BY STEPHEN BEALE
The economic slowdown could have an effect on when the new town fire station gets built, how much conservation land the town saves in the next few years, and when other vital improvements to town facilities and equipment are done.
With an eye toward the worsening economy, an influential planning committee this summer decided to recommend that the town postpone several major projects.
For the past four years, the Conservation Commission has asked for a bond to buy open space land and, for the fourth year in a row, the chances of such a bond appearing on the 2009 ballot are slim. The commission had asked for $2 million next year, but the capital improvement planning committee pushed it out to 2014 in the plan, which it updates every summer as a guide to the town and school governing bodies. Members of the CIP committee said they were reticent about asking voters to approve large expenses for the town when they were facing higher costs in their personal lives.
“Overall I think the consensus of the CIP committee was that we were very cognizant of the economic conditions,” said selectman Scott Gross, one of the members. “In cases where we thought we could defer a project, we certainly tried to do that.”
Nearly every area of town government is affected by the deferrals. The library said it wanted to buy some land and expand its building in 2010, but the CIP committee instead slated the $2.8 million project for 2012. The town fire station construction, estimated at $4.8 million, is set for 2010, even though the plans will be done this fall and the land could be purchased next year.
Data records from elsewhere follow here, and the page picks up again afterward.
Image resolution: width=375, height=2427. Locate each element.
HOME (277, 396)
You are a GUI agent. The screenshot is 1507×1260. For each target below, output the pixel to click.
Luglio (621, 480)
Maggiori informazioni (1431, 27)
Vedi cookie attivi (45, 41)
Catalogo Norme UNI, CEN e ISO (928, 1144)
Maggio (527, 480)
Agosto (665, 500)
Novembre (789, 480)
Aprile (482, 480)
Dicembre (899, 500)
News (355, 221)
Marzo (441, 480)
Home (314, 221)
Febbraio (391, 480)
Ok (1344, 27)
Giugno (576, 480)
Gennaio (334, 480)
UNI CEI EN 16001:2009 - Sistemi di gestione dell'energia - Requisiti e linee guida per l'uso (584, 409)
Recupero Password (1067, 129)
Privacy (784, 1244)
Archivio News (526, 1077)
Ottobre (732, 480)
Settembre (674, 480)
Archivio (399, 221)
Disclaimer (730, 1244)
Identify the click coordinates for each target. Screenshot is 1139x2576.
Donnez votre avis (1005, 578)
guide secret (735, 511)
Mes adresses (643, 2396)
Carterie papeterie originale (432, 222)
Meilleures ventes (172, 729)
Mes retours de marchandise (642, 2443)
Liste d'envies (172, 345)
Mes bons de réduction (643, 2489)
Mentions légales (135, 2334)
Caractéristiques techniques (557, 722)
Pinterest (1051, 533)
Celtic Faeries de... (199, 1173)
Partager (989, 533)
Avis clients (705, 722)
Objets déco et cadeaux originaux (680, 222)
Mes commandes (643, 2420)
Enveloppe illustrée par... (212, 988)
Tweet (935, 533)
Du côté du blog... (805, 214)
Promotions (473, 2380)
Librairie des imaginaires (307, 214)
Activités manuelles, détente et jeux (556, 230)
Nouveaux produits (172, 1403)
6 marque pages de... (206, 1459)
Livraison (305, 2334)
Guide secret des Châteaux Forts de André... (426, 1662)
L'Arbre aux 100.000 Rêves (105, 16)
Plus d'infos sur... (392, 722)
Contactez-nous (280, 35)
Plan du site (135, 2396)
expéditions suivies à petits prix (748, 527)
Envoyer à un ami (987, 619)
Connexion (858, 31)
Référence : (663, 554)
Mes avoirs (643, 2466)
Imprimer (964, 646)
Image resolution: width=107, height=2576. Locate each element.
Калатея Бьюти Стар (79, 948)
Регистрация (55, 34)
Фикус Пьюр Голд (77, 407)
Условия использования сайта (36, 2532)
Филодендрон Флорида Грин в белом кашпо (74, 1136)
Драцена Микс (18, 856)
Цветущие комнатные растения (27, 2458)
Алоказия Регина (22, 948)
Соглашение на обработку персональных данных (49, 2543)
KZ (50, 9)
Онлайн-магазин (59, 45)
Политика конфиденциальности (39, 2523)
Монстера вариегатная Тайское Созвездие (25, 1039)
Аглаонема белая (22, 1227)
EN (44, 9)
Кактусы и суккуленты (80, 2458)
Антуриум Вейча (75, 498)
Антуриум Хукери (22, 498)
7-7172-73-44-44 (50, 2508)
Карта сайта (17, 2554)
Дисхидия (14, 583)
Again and again, the minutes from the four meetings the committee held in the past two months show repeated efforts to lighten the load for voters and taxpayers in the near future. Even though economic worries were the primary motive behind the delays this year, Gross said that the number of delays was about the same it was when the committee met in 2007.
Among the other delays recommended by the committee were: a $125,000 Public Works dozer moved from 2009 to 2011, a $280,000 Sterling Vaccon truck from 2010 to 2012, the $240,000 Rosemont drainage project from 2009 to 2011, and the $234,000 engineering work for the reconstruction of North Mast Road and Main Street from 2010 to 2011, according to the meeting minutes.
On the school side, the second phase of renovations to the Bartlett Elementary School, estimated at $2.4 million in future dollars, has been pushed out from 2012 to 2013.
Fred Plett, a long-time member and former chairman of the committee, warns that there is a cost to postponing projects. “You can keep cutting shortterm then it all builds up and then in the long-term you have to address a worse cost,” Plett said.
But even Plett said he thought the short-term cuts were appropriate this year to avoid hitting financially strapped residents with high tax bills next year. He said he could relate to other people in town who were struggling with rising utility and transportation costs.
“I didn’t know how I was going to get through this winter paying oil bills, so I put in a wood pellet stove and I’m not alone,” Plett said.
In some cases, however, the committee avoided waiting on some town projects. The committee split three yeses to four nos to move a $125,000 recycle trailer compactor from 2010 to 2011.
The committee also changed its mind on a $1.2 million ladder truck replacement. After saving it for 2011, members put it for 2010. Gross noted that the town has only one ladder truck, which is 20 years old.
“I don’t think we can fool around with that one,” Gross said.
Another large expense has remained in place for 2009: the road plan, which will be funded at $2.4 million next year. “Roads are critically important in our community,” Gross said. “Everybody travels on the roads.”
Beyond what might – or might not – appear on the ballot in the spring, the capital improvement plan looks out over the next six years, as far out as 2014, serving as something of a budgetary crystal ball for what might happen in town government in the near future.
Among the highlights for 2014 are bond payments for the conservational land purchase, the new fire station, and the library expansion, as well as $2.8 million for the annual town road plan. The purpose of the plan, according to Gross, is to evenly distribute projects so that the tax rate remains even from year to year.